The End of the Affair (1951), clearly a close transcript of Greene’s relationship with Catherine Walston, deals with the secret love affair of a middle-aged novelist, who narrates the story, and a married woman. A third protagonist, though invisible and mute, the Deus Absconditus, plays the strongest role. As in Paul Claudel’s The City, some of the writings of Evelyn Waugh and Marguerite Yourcenar, as well as much of the work of François Mauriac—who maintained that there is only one Love—The End of the Affair expresses the belief that human love, which cannot satisfy the universal inner longing, is in some arcane way a search for God.

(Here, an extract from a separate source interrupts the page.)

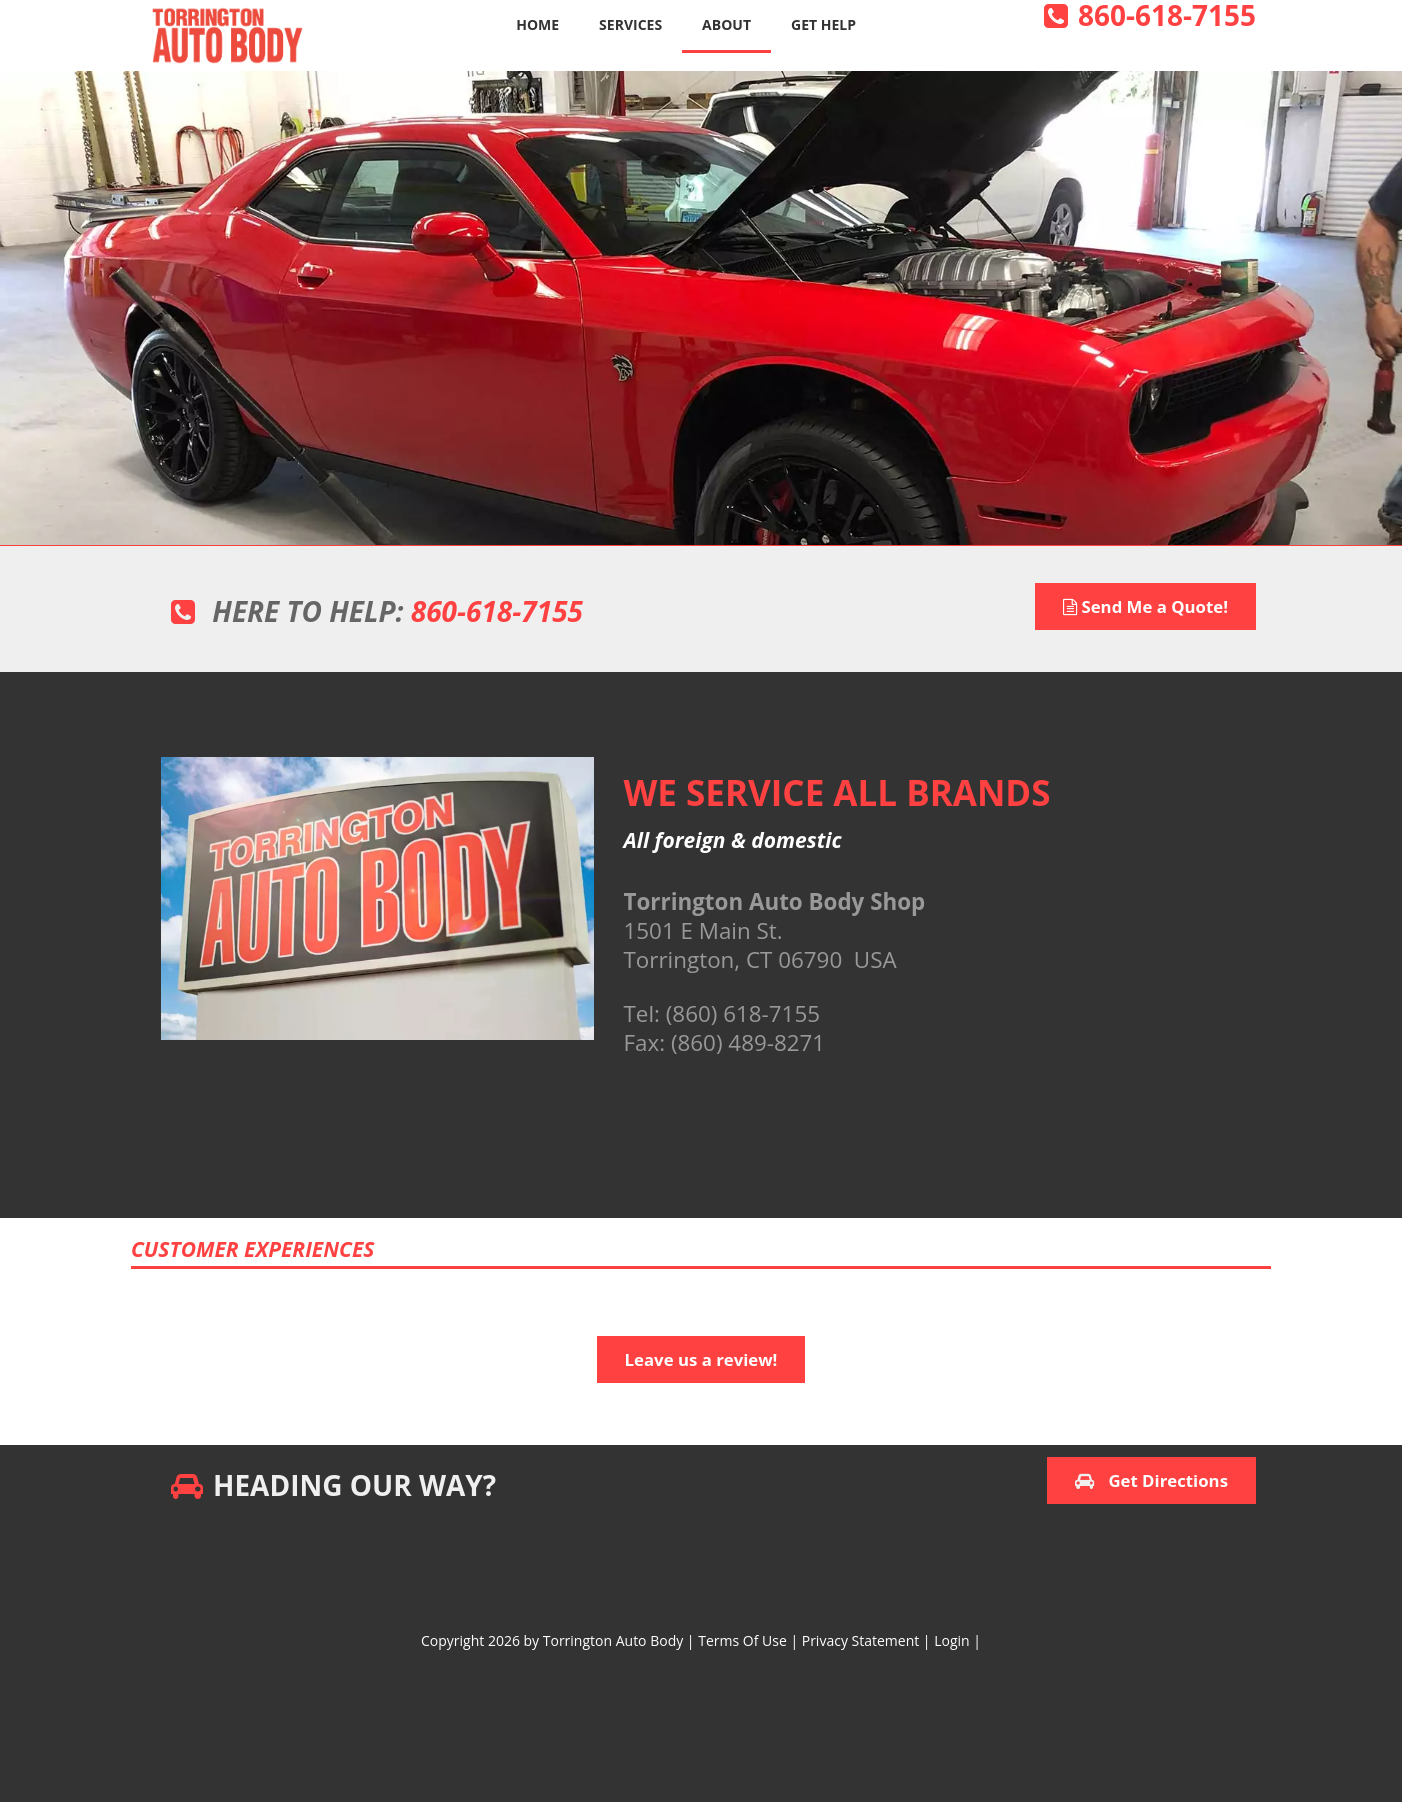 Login (951, 1640)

For tax purposes, reasons of health and a desire to be closer to Yvonne Cloetta, with whom he had formed a relationship that lasted over three decades, Greene moved to France in 1966, maintaining apartments in Paris and Antibes as well as a house in Anacapri. Shedding dogma after dogma, he was wont to say that he had “excommunicated” himself and joined “the Foreign Legion of the Church.” In his old age, however, Greene returned to the sacraments and together with Durán made an annual retreat at a Trappist monastery. (It is their friendship that forms the basis for the picaresque novel Monsignor Quixote [1982], a work that deals with age, death and illusion.) The editor remarks that there are those who are of the opinion that Greene did this just to please his clerical friend. Perhaps. Months before he died, the novelist confided to the literary scholar Alberto Huerta, S.J., whose opinions about politics in Central America he shared, “Really the only link I feel I have with the Catholic Church now is the Jesuit Order.” Nevertheless following Greene’s instructions, as he lay dying of leukemia at a hospital on the shores of Lake Geneva, Durán was summoned to his side to administer the last rites of the church.

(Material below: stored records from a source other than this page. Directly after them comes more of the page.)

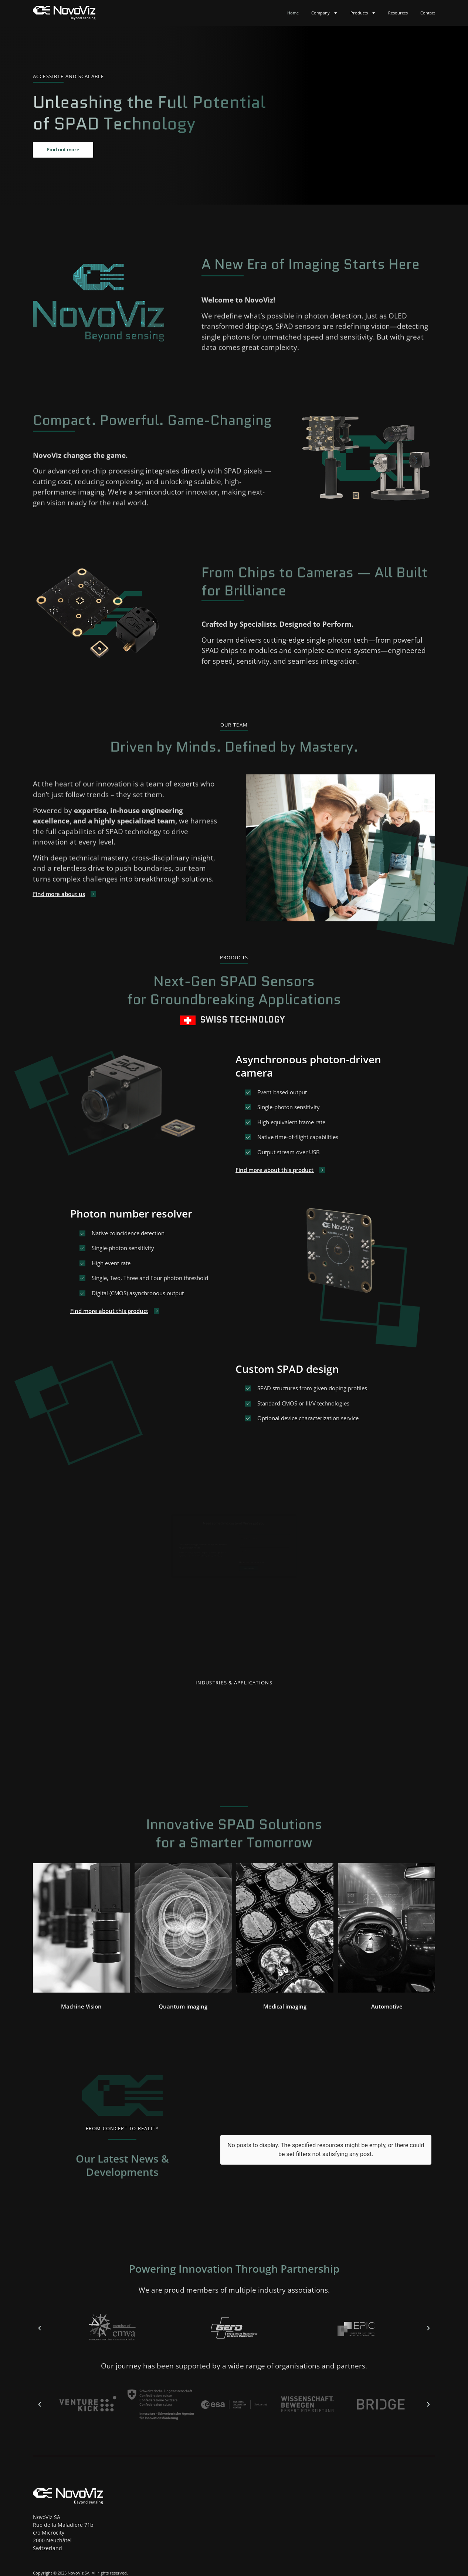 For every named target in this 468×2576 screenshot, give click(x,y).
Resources (398, 13)
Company (324, 12)
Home (293, 13)
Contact (427, 13)
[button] (81, 2014)
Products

Graham Greene’s vast oeuvre consists of more than 25 novels or entertainments, novellas, short stories, plays, children’s books, numerous literary and political essays, a biography, screen scenarios, travel books, hundreds of book and film reviews and two volumes of autobiography (in which very little of his personal life is revealed). Although he explored a variety of genres, it is mainly for his fiction that he is known—as well as the masterly film scripts for “The Fallen Idol” (1948) and “The Third Man” (1949). The recipient of a plethora of awards, he was repeatedly considered for the highest literary honor, the Nobel Prize, but each time, this editor notes, his nomination was blocked by “the anti-Catholic Artur Lundkvist.” Still, François Mauriac’s Catholicism did not stop him from receiving this honor. There is another explanation: some academic critics, ignoring Greene’s deep spiritual insight and artistic intensity, dismiss his work as mere entertainment because he used the thriller as a vehicle of serious thought.

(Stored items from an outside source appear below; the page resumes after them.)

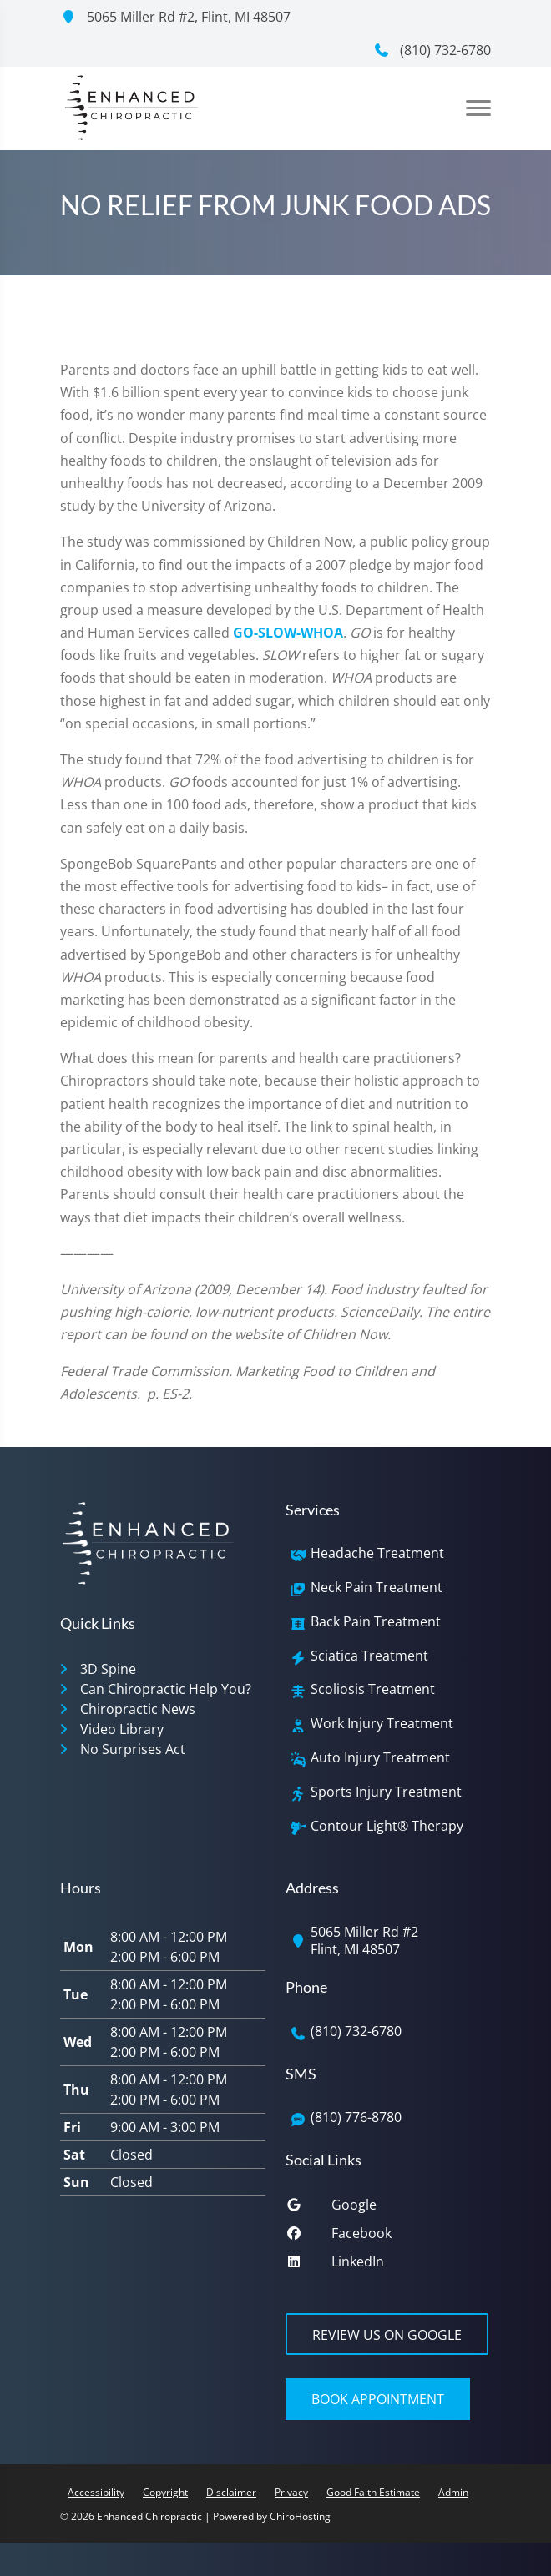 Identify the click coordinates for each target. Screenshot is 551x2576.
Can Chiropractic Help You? (165, 1689)
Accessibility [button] (96, 2492)
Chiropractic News (137, 1709)
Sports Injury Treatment (386, 1792)
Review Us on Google (387, 2335)
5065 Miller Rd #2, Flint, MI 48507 (175, 17)
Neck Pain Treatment (376, 1587)
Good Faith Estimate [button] (373, 2492)
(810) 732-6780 (432, 50)
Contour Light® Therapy (387, 1826)
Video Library (122, 1729)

Considered to be one of the greatest Catholic writers of the century, Graham Greene continually disputed church teaching, chafing under papal infallibility. He disapproved of the liturgical reforms of the Second Vatican Council, but was drawn to the Mass. As he aged he explained that he had less and less belief every day but more and more faith. Eventually even that seemed to slip away. The malign virus seemingly cured, or almost so, he nonetheless repeatedly declared, “I don’t believe that death is the end of everything.” Readers of this volume may find Greene’s spiritual ambivalence unsettling, but whatever his personal spiritual struggle was, the work he produced is, paradoxically, that of a Catholic writer.